Stock traders are seeing red when it comes to the auto industry.
It’s been a rough earnings season. Toyota saw shares fall 7.5 per cent yesterday despite reporting record quarterly profit, as its success in the hybrid market failed to boost its outlook for the year.
Investors were even more bearish on Ford, which saw its stock fall 18 per cent on July 25 after its earnings report, and Tesla, which also saw a post-earnings selloff. Stellantis CEO Carlos Tavares opened its earnings call by telling analysts “it is an understatement to say that [the first half of] 2024 results were disappointing and humbling.”
Here’s what went wrong—and what automakers plan to do about it.
Taking a strategic breath:
By this time last year, automakers had committed to increase the number of models on the U.S. market from about 450 to about 650 by 2027–2028, in large part because of the transition to EVs. They’ve discovered the demand isn’t quite there, and they’re taking a more measured approach to investing in product development.
Stellantis’s Tavares noted that plans for a “product blitz” explained some of the cash flow issues the firm faces. Nissan saw profits fall 99 per cent in the first fiscal quarter, and was pressed about its lack of hybrid models. CEO Makoto Uchida said it is under discussion but they must prepare for new models. “We have to do this right.”
Meanwhile in Canada, beleaguered Quebec EV maker Lion Electric saw shares fall over 18 per cent on Wednesday after it reported a second-quarter net loss of $19.3 million, steeper than the $11.8-million loss reported this time last year, amid fewer vehicle deliveries. It plans to cut about 300 jobs, or 30 per cent of its workforce, in its fourth round of layoffs announced over the past year.
Many of those jobs will be in product development, CEO Marc Bédard said, “considering that the development of new platforms is now behind us.”
Focusing on business-to-business:
One of Lion Electric’s turnaround plans is to sell its battery packs to other industries, like aerospace.
Ford CEO Jim Farley said his company’s Pro business division, which sells commercial vehicles as well as data services and fleet-tracking software, is helping it cope with the “intensifying” rate of change.
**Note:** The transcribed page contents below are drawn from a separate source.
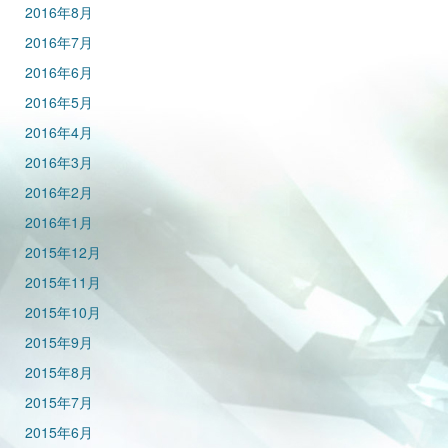
2016年8月
2016年7月
2016年6月
2016年5月
2016年4月
2016年3月
2016年2月
2016年1月
2015年12月
2015年11月
2015年10月
2015年9月
2015年8月
2015年7月
2015年6月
For example, Farley said, there’s still a big untapped market for commercial vehicles like ambulances, which are built using Super Duty chassis. The company recently delayed plans to build EVs in Canada in favour of producing Super Duty vehicles.
Instead of hyping the next new vehicle launch, Tesla CEO Elon Musk focused the company’s conference call on the prospect of using its cars for a robotaxi ride-hailing fleet.
Fretting about China:
As Chinese automakers like BYD, Nio and XPeng churn out new products every few months, global automakers are wrestling with what to do about their existing businesses in what was once a massive and growing market.
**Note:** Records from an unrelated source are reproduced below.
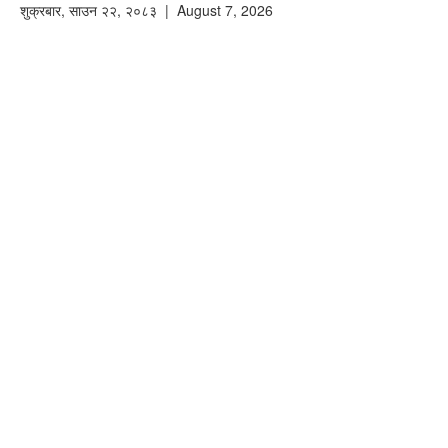
शुक्रबार
,
साउन
२२
,
२०८३
| August 7, 2026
“We are fighting as international brands,” said Nissan’s Uchida, pledging to cut fixed costs in its operations in China and work with local partners. “We cannot be optimistic.”
The takeaway: With heavy competition from China, and North American and European buyers sitting on the sidelines despite product “blitzes,” automakers are instead looking at new, long-term business plans like selling batteries or software.
“Saying that Q2 earnings for the auto industry are off to a challenging start,” wrote CIBC analysts Krista Friesen, Kevin Chiang and Jonathan Mossiagin, “might be putting it mildly.”